Monday, August 5, 2013

Clinton Lake Double = Marathon Finish Time

On our last run at Clinton Lake trail (north fork), Riddle and I were chatting about training and racing strategies. We decided that the hilly trail is not just a great workout (for marathons and ultras), but it can be utilized to estimate your marathon finish time. How you ask? Read on.

You've all heard of Yasso 800s, right? You run the 800m intervals in the same time (minutes:seconds) as you want to finish your marathon (hours:minutes). Going for a 3:30 marathon, then run your 800m intervals in 3 minutes, 30 seconds each. Build up to 8-12 repeats. If you can handle these repeats, AND YOU DO YOUR LONG RUNS, then you should have a feasible marathon goal time.

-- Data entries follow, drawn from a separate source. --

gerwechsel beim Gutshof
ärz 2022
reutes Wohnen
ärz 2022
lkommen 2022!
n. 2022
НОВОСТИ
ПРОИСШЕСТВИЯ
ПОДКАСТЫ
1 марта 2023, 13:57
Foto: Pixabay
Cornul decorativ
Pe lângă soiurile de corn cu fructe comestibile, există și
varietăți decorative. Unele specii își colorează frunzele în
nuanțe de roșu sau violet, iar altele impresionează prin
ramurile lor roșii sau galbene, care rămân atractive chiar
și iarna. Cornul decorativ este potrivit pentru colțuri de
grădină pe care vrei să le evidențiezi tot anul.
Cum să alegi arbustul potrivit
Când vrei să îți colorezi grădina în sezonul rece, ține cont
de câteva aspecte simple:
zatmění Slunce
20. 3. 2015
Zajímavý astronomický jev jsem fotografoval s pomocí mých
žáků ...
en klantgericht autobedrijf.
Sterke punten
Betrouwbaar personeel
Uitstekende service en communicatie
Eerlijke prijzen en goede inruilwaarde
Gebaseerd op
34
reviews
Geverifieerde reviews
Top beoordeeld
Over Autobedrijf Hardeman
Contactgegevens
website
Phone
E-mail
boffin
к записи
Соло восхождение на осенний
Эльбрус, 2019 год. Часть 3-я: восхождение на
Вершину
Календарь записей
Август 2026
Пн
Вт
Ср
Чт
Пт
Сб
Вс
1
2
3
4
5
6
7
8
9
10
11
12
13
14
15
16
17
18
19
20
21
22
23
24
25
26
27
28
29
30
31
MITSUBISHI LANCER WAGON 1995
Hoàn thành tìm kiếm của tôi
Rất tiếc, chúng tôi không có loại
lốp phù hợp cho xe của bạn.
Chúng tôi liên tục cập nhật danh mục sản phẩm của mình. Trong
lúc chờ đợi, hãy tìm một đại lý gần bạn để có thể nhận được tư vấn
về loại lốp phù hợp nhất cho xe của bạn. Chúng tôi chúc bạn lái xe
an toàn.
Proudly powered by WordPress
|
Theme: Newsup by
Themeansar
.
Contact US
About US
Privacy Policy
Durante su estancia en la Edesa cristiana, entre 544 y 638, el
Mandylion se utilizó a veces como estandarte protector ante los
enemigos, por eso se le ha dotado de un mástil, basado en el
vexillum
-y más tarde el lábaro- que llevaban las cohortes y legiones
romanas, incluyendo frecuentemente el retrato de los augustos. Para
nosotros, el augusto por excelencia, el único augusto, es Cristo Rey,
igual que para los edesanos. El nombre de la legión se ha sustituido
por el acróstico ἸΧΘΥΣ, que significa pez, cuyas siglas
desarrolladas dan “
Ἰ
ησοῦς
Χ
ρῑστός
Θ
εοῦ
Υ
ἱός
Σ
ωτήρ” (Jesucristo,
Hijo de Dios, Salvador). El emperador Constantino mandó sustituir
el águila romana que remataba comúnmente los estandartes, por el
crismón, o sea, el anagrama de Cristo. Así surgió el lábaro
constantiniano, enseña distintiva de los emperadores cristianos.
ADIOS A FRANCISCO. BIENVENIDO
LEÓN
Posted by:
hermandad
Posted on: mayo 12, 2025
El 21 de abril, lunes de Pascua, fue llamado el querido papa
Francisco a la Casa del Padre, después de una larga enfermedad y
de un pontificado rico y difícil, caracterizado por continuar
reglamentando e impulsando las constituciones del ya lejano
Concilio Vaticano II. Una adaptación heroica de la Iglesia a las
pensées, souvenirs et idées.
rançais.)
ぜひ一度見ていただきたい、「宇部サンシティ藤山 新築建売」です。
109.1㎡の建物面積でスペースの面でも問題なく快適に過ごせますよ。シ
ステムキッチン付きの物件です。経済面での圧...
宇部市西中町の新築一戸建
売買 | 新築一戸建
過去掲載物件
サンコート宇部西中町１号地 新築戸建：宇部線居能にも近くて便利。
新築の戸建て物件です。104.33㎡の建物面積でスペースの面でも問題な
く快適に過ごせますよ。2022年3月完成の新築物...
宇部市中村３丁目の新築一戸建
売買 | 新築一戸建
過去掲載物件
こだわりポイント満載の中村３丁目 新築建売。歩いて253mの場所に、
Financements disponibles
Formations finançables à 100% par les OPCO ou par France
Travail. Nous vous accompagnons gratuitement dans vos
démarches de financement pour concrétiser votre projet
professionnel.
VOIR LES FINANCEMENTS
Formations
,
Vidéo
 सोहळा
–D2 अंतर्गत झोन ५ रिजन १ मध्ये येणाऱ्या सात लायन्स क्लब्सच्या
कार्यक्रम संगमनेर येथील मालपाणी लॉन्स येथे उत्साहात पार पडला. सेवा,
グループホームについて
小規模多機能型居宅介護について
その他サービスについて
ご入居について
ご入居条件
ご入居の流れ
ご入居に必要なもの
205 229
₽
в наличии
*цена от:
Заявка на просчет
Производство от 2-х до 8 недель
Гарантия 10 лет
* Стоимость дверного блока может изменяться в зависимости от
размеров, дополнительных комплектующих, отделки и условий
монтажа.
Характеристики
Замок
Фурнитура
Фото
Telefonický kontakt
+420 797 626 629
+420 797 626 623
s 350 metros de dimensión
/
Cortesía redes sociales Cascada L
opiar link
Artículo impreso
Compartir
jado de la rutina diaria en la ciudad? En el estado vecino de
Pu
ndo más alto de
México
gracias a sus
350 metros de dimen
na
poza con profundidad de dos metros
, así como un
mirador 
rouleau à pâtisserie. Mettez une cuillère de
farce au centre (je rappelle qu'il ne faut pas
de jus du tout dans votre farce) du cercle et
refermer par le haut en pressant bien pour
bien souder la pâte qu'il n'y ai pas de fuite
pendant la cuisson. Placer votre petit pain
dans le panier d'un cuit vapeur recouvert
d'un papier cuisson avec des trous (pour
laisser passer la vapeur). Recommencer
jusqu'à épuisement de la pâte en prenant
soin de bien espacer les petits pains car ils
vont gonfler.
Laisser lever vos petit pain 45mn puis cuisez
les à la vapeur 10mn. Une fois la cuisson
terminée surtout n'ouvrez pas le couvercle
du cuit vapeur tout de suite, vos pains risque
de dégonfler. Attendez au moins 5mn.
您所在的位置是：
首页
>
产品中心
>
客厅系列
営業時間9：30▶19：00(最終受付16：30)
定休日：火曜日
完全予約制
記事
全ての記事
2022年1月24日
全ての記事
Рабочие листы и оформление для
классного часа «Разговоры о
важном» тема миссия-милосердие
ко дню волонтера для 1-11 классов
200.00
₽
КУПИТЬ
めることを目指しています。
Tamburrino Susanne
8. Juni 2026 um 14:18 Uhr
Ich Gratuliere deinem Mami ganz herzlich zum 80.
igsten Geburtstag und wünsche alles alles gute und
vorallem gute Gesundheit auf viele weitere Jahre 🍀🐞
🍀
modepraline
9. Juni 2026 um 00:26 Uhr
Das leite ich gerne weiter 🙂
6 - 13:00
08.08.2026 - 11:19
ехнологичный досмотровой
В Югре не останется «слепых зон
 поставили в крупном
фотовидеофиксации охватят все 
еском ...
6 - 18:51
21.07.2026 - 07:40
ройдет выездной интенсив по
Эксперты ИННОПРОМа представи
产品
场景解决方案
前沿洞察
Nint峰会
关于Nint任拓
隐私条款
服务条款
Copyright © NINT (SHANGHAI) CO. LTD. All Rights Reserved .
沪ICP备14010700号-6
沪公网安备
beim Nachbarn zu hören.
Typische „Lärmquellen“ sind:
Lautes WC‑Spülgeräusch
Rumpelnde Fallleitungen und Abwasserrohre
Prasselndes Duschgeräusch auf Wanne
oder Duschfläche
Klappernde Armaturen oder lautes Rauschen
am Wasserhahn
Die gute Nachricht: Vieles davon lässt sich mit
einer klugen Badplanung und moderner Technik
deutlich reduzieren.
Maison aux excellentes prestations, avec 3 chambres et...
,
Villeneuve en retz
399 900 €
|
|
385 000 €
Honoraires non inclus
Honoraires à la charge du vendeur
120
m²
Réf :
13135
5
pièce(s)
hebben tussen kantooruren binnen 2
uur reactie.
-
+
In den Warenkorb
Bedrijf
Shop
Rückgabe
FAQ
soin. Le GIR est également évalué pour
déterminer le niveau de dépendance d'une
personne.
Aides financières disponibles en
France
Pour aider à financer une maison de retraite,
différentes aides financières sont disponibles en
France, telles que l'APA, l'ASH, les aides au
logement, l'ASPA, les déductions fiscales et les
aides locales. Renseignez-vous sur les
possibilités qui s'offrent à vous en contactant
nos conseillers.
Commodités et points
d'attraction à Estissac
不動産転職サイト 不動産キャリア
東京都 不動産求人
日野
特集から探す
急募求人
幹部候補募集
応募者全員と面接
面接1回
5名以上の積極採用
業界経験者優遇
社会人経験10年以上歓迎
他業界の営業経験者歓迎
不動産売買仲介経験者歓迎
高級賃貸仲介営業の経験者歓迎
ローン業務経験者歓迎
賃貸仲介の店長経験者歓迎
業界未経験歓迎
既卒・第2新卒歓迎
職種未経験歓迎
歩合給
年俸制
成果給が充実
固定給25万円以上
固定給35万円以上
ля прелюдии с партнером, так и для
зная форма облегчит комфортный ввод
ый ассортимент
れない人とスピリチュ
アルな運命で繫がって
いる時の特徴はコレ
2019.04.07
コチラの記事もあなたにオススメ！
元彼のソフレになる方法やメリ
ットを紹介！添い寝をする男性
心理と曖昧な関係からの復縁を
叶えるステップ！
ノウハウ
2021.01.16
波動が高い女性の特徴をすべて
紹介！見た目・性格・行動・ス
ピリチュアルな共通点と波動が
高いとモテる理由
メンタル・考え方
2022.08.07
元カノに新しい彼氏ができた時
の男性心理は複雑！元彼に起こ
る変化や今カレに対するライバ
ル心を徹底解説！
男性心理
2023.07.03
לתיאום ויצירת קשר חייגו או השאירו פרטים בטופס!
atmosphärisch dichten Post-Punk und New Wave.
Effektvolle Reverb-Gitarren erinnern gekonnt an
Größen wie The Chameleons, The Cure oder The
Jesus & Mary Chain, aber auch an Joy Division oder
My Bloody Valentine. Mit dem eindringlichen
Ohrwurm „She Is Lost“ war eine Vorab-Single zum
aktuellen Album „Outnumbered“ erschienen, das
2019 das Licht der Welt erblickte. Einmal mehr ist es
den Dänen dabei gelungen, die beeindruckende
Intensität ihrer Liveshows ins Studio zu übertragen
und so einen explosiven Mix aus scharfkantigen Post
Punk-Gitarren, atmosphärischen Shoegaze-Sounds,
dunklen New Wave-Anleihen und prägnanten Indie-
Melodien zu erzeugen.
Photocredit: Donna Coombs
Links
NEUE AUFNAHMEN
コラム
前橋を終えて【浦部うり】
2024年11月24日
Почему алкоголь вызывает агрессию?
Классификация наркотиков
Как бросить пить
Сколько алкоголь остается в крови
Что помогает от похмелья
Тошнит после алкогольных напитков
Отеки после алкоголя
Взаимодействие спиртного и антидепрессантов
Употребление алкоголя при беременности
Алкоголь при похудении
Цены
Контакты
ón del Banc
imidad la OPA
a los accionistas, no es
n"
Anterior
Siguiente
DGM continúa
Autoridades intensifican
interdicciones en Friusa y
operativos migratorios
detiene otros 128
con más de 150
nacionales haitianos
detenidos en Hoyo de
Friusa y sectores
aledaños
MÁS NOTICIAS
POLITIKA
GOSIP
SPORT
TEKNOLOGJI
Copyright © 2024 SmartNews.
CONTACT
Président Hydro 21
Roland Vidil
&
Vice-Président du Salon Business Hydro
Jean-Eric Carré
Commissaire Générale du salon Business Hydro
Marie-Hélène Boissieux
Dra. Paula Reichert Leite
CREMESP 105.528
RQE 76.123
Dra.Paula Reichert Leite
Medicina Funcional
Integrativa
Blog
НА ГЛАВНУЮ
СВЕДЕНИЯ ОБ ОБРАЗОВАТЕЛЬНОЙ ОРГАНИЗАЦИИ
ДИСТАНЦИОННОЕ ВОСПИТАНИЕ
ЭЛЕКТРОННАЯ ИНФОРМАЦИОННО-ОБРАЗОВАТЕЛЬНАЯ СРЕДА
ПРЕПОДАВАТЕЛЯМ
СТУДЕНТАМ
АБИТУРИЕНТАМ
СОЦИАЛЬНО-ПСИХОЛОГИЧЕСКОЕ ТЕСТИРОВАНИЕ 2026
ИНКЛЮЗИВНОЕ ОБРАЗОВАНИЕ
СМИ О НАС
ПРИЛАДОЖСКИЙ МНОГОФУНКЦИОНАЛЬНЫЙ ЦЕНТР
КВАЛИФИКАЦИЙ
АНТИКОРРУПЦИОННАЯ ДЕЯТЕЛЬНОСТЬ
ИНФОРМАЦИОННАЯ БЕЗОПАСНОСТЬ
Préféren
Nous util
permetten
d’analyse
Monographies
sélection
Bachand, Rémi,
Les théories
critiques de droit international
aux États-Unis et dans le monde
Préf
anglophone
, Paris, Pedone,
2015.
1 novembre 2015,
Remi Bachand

Wouldn't it be cool if you could do a long run and also estimate your marathon finish at the same time?

I have a new metric for determine your marathon goal time...and it is combined with your long run training. The time it takes to run two 10-mile loops at Clinton Lake north fork trail will equate to your marathon finish time. No adjustments needed. You run two loops of Clinton Lake in 4 hours, then your marathon finish time will be 4 hours. Of course, this new metric doesn't mean shit to anyone that lives far away from the north fork Clinton Lake trail (around Clinton, IL), but if you run the trail regularly, you can now predict your marathon finish time. Here are two extreme examples: Brandon runs a 2:48 marathon and does his two loops at Clinton Lake in about 2:48. Jeff runs Clinton in about 5 hours and runs a 5 hour marathon. I haven't run two loops at Clinton for some time, but my target marathon goal is 3:20-3:25 so I need to run that time on my 20-mile trail runs at Clinton (about 1:40-1:42 per loop). Perfect long run and perfect marathon predictor all rolled into one!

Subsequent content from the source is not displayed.